- Items listed in a dataset
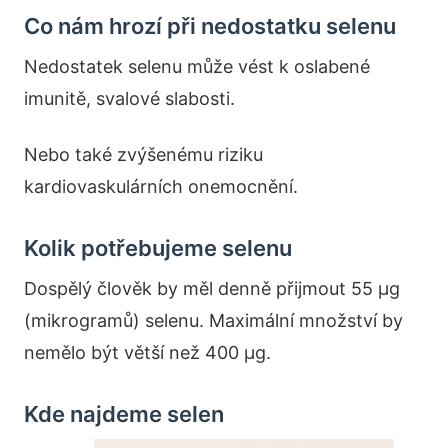
Co nám hrozí při nedostatku selenu
Nedostatek selenu může vést k oslabené
imunitě, svalové slabosti.
Nebo také zvýšenému riziku
kardiovaskulárních onemocnění.
Kolik potřebujeme selenu
Dospělý člověk by měl denně přijmout 55 µg
(mikrogramů) selenu. Maximální množství by
nemělo být větší než 400 µg.
Kde najdeme selen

- About this exercise
Check the entries above line by line and return each one containing the word "selenu".

- Solution to the problem
Co nám hrozí při nedostatku selenu
Nedostatek selenu může vést k oslabené
Kolik potřebujeme selenu
(mikrogramů) selenu. Maximální množství by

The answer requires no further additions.